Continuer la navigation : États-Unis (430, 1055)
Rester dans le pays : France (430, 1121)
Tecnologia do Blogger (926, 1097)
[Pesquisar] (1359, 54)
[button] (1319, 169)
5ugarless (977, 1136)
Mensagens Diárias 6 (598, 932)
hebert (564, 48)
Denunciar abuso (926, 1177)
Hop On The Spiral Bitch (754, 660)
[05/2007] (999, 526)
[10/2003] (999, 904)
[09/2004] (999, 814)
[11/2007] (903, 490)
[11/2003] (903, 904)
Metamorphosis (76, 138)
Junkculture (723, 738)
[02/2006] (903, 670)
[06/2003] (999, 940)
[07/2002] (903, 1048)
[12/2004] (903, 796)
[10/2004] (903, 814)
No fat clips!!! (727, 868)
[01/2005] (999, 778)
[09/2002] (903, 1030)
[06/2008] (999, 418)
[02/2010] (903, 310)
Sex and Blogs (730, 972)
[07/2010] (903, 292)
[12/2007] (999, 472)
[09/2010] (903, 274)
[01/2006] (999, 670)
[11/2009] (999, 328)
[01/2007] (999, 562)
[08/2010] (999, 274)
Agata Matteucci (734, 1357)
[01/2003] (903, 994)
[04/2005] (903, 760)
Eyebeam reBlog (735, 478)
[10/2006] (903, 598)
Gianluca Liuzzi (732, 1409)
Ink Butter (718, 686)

····················

EXERCISE DIRECTIONS: Look above for the line holding "Metamorphosis (76, 138)" and the line holding "[07/2010] (903, 292)". Retype both, and every line between them, word for word and nothing else.

ANSWER BELOW:
Metamorphosis (76, 138)
Junkculture (723, 738)
[02/2006] (903, 670)
[06/2003] (999, 940)
[07/2002] (903, 1048)
[12/2004] (903, 796)
[10/2004] (903, 814)
No fat clips!!! (727, 868)
[01/2005] (999, 778)
[09/2002] (903, 1030)
[06/2008] (999, 418)
[02/2010] (903, 310)
Sex and Blogs (730, 972)
[07/2010] (903, 292)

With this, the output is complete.